Depo Plumpang di Koja, Jakarta Utara disebut-sebut memiliki risiko paling tinggi karena menjadi satu-satunya lokasi yang memasok BBM ke seluruh wilayah Jakarta dan sekitarnya.
Hal ini disampaikan Direktur Pengolahan Pertamina, Toharso saat acara Media Gathering di Hotel Hermitage, Jakarta, Senin (8/5/2017).
Advertisement
Baca Juga
Menurut dia, SPBU memiliki kemampuan menyimpan BBM dalam waktu dua hari. Konsekuensinya apabila terlambat memasok ke SPBU, maka tempat atau tangki penyimpanan di SPBU membutuhkan waktu selama seminggu untuk tahap pemulihan atau perbaikan.
"SPBU hanya mampu menyimpan dua hari. Kalau telat mengirim dan SPBU sampai kosong dua hari, maka recover-nya butuh waktu seminggu karena mulai menunggu dari Plumpang didistribusi ke SPBU di Jakarta butuh waktu segitu, stabil lagi sepekan," tegas Toharso.
Depo Pertamina di Plumpang, Jakarta Utara, kata dia, disebut paling besar dan menyimpan paling banyak BBM di dunia, dengan kapasitas penyimpanan 18 ribu kiloliter (kl) per hari. Sementara konsumsi BBM di Jakarta dan sekitarnya sekitar 9 ribu kl.
"Dengan luasnya DKI Jakarta, kendaraan dan motor lebih banyak daripada penduduknya. Sedangkan depo BBM cuma satu di Plumpang, jadi bahaya sekali. Kalau Plumpang tidak operasi dua hari, Jakarta bisa seminggu tanpa minyak, ngeri-ngeri sedap lho," ujar dia.

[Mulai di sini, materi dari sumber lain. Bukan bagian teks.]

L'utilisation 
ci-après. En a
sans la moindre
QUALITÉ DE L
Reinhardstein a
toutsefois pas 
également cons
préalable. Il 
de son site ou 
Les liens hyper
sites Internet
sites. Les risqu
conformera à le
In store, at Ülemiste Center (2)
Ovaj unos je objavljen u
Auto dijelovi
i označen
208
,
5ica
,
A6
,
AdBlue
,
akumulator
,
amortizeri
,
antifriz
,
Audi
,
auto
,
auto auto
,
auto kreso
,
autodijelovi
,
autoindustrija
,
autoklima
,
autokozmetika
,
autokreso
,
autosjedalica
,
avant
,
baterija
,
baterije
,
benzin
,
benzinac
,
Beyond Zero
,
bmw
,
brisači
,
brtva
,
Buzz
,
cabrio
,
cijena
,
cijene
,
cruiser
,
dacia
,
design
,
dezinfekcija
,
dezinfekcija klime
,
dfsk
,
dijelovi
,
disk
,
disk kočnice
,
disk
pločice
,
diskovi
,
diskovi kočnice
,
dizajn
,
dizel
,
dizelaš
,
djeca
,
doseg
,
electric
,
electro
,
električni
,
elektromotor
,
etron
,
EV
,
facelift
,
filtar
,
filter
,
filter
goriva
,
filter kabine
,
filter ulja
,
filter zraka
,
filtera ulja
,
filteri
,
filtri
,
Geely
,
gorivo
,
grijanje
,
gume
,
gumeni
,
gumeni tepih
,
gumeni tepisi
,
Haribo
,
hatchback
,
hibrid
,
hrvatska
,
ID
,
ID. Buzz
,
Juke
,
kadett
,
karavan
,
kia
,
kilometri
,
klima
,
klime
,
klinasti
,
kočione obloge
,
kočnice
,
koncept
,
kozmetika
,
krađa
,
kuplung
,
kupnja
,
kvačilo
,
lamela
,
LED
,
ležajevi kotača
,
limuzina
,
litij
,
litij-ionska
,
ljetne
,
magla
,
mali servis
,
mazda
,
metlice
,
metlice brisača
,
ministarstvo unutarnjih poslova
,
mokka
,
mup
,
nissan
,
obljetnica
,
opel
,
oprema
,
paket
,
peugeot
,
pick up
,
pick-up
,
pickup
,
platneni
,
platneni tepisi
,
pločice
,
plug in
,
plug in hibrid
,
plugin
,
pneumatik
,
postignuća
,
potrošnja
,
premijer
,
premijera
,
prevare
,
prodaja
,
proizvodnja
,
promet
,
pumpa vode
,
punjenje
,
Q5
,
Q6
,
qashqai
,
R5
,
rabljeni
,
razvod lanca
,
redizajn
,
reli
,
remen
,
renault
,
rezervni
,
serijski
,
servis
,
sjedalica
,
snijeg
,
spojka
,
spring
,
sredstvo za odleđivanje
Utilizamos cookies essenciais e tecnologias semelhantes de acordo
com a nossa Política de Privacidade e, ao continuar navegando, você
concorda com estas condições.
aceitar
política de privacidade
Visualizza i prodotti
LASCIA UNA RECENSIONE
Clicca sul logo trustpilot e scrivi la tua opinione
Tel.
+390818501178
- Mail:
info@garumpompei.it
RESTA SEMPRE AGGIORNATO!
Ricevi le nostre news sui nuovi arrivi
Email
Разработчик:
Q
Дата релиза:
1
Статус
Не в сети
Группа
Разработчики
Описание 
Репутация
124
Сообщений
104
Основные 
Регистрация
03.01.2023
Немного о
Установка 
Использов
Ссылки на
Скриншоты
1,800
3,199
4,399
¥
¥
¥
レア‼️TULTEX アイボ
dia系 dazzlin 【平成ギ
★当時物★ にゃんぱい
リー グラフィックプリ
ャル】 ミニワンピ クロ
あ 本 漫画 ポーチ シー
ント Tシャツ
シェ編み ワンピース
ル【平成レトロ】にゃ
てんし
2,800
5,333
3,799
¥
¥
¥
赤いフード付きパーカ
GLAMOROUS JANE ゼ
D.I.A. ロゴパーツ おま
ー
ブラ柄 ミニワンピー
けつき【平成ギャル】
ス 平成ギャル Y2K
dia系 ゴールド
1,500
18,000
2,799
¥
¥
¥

"Depo Plumpang ini depo bahaya, the high risk operation. Kalau terjadi kebakaran seperti 2009 lalu, bisa wassalam ibukota. Plumpang ini sudah crowded," lanjut Toharso.
Sebab itu, Toharso bilang, Pertamina berencana membangun depo baru sebagai tempat penyimpanan BBM di wilayah Jakarta dan sekitarnya. "Kita sedang pikirkan membangun depo lagi selain Plumpang. Jadi kebutuhan BBM di DKI Jakarta dan sekitanya tidak hanya mengandalkan Plumpang," pungkas dia.